• _EXERCISE_:
Write out, unaltered, each line from the top of the records below down to the line where "launch process but also enhances creative" appears, that line included.

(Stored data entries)
++++++++++

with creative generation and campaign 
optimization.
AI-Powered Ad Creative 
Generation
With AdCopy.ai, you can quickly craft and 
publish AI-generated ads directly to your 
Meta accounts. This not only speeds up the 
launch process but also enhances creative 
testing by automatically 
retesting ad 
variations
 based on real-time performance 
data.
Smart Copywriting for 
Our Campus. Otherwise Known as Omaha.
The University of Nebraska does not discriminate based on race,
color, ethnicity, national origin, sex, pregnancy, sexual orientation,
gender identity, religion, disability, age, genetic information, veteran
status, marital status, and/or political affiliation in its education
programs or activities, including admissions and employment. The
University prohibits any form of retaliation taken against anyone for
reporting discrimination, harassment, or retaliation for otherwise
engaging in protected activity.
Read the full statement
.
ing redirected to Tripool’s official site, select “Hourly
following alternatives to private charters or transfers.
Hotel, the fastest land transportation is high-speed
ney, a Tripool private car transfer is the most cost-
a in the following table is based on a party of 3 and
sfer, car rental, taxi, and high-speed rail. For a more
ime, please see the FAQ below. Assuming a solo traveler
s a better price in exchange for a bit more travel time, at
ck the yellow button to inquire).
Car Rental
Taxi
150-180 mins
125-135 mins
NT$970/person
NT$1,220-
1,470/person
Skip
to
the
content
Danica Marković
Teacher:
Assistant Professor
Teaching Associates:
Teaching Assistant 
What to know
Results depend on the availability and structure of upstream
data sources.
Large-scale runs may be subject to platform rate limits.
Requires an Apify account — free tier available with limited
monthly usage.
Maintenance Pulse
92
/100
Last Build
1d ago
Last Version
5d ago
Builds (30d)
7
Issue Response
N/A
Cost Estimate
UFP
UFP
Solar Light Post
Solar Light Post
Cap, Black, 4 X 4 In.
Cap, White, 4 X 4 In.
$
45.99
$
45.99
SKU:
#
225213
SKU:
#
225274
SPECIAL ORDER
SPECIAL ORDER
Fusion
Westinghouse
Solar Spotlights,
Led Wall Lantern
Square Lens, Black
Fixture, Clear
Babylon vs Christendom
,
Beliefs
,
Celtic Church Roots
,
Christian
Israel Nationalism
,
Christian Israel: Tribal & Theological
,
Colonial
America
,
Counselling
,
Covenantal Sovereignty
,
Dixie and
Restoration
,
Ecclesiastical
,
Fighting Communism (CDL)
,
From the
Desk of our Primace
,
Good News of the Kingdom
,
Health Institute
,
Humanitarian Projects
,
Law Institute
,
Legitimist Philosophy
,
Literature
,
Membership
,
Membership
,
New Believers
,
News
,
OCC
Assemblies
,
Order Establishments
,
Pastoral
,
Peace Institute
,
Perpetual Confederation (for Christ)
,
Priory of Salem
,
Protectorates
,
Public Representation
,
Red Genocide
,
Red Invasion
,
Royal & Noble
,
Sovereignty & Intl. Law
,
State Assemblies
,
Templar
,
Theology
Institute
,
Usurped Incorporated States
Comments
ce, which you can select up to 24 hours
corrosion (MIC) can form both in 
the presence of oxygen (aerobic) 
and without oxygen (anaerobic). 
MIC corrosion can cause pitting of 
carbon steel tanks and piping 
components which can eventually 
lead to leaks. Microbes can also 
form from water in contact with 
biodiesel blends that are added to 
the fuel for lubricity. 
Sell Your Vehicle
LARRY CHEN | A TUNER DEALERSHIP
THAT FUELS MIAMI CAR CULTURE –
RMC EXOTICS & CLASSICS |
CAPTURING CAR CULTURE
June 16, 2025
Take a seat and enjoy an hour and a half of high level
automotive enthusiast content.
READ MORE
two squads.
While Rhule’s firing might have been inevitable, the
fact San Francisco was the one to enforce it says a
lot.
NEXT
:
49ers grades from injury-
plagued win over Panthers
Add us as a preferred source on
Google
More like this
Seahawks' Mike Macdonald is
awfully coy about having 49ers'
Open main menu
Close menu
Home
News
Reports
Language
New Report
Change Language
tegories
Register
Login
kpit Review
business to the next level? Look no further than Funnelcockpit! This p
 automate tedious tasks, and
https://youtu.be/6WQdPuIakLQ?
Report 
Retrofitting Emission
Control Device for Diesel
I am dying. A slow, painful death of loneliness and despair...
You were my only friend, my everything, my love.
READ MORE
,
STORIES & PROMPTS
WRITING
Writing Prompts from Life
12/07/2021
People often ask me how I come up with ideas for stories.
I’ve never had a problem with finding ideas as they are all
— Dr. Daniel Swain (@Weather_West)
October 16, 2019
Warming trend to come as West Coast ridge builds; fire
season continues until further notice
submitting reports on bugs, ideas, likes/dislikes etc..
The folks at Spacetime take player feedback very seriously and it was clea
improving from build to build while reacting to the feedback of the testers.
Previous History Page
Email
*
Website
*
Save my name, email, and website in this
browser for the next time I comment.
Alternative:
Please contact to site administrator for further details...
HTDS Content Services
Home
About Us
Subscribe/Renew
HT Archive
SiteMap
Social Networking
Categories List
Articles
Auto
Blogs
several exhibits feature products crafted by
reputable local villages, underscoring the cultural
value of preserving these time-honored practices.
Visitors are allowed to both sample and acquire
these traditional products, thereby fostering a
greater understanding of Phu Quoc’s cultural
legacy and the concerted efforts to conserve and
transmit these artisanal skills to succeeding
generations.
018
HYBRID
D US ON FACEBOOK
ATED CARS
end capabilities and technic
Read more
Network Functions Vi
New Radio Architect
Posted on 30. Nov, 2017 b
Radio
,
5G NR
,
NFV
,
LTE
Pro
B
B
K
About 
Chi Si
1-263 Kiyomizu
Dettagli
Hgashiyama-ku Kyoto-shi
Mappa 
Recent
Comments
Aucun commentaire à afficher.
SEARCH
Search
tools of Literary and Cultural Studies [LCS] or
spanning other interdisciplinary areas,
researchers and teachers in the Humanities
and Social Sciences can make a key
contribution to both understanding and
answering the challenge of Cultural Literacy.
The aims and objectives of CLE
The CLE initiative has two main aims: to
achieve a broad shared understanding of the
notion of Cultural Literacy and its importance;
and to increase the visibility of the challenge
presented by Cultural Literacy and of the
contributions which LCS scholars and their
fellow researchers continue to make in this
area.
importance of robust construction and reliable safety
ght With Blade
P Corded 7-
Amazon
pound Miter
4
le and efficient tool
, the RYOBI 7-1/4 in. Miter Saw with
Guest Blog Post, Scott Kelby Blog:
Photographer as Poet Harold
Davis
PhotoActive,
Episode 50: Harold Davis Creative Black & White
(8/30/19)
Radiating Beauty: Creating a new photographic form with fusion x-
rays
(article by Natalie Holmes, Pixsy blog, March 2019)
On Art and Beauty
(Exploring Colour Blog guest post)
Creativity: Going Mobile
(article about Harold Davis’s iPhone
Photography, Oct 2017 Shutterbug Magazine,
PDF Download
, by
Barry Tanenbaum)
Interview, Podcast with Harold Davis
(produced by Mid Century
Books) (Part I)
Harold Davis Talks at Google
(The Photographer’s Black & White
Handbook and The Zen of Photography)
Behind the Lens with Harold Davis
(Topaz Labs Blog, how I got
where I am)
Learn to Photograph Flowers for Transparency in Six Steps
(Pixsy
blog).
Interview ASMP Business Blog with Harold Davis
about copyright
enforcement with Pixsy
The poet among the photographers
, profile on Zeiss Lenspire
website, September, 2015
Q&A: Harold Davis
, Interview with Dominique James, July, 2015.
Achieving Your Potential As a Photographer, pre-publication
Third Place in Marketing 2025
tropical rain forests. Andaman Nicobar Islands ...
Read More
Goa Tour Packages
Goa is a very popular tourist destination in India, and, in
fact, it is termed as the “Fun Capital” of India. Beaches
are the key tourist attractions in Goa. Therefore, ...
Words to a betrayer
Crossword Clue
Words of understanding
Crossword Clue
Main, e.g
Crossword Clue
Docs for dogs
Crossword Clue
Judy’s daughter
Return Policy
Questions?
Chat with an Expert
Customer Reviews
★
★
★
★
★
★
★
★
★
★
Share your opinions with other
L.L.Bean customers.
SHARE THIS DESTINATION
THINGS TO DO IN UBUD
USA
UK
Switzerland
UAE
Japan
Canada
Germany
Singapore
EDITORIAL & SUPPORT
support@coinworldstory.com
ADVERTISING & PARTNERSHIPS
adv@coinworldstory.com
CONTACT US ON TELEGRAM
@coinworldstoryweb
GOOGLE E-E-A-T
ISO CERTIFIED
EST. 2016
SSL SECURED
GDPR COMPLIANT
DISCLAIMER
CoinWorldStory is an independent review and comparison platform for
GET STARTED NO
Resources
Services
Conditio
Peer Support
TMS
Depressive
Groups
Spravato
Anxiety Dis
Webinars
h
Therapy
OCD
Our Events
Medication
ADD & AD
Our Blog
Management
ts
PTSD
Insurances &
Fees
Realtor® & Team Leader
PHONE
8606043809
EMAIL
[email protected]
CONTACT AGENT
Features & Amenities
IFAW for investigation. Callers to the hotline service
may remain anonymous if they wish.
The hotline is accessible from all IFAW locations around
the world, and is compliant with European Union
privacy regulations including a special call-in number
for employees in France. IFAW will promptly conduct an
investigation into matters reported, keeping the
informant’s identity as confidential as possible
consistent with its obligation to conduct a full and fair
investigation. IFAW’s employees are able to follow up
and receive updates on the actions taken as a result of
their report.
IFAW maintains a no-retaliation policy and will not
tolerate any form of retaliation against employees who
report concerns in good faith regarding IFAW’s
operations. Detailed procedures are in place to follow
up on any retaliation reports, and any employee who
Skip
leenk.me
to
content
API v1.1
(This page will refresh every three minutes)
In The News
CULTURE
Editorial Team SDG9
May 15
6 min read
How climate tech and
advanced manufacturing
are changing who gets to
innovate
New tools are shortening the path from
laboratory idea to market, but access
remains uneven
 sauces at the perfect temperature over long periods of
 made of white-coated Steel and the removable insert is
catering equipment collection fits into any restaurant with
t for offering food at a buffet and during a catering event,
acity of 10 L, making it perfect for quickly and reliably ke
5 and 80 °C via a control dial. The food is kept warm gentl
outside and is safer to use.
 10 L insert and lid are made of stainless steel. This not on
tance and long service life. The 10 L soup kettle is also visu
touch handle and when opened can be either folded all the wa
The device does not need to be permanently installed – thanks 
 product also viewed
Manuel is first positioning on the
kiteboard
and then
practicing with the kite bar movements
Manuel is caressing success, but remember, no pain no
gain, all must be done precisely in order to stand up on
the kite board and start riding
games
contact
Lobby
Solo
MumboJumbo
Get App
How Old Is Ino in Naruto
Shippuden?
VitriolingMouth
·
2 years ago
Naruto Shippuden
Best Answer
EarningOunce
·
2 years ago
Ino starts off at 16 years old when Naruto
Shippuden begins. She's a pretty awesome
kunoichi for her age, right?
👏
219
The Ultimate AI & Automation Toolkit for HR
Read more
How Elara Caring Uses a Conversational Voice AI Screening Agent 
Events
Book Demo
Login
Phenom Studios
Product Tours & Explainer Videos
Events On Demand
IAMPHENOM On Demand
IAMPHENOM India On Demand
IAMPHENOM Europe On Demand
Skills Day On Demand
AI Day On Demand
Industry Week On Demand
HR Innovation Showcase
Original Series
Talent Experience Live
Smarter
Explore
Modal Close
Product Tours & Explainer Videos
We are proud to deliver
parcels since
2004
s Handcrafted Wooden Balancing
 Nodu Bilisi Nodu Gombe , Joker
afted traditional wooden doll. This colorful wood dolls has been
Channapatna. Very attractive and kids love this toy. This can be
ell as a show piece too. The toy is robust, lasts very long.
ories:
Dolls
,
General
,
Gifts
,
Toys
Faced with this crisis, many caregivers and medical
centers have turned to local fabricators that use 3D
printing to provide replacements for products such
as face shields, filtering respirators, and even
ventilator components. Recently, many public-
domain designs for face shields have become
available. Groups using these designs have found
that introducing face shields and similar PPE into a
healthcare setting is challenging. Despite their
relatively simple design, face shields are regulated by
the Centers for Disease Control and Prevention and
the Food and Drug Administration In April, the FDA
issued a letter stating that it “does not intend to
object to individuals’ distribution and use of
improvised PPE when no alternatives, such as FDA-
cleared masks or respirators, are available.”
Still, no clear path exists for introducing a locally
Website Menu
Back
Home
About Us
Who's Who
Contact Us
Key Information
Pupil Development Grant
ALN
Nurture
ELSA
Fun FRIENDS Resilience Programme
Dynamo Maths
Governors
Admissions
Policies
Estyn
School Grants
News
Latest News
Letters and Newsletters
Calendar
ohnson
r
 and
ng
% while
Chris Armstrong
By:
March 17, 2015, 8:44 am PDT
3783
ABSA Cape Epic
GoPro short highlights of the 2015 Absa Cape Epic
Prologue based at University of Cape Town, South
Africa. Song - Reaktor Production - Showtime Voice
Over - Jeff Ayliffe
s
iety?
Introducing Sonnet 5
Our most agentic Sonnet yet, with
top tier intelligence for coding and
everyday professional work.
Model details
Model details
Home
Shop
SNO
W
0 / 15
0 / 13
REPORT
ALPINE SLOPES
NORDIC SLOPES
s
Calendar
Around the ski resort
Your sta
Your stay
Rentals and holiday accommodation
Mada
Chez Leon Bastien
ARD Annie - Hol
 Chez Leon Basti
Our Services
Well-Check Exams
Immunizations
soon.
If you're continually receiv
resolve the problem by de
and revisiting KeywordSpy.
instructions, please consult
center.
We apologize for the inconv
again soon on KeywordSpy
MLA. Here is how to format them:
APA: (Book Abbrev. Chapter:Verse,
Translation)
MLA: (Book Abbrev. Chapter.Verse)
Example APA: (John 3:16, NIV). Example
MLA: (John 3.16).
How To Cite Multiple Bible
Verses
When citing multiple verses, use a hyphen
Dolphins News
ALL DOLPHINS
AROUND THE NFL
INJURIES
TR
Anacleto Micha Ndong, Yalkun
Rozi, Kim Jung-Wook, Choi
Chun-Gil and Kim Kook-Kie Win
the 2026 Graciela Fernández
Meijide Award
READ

++++++++++

• _REPLY TO THE EXERCISE_:
with creative generation and campaign 
optimization.
AI-Powered Ad Creative 
Generation
With AdCopy.ai, you can quickly craft and 
publish AI-generated ads directly to your 
Meta accounts. This not only speeds up the 
launch process but also enhances creative 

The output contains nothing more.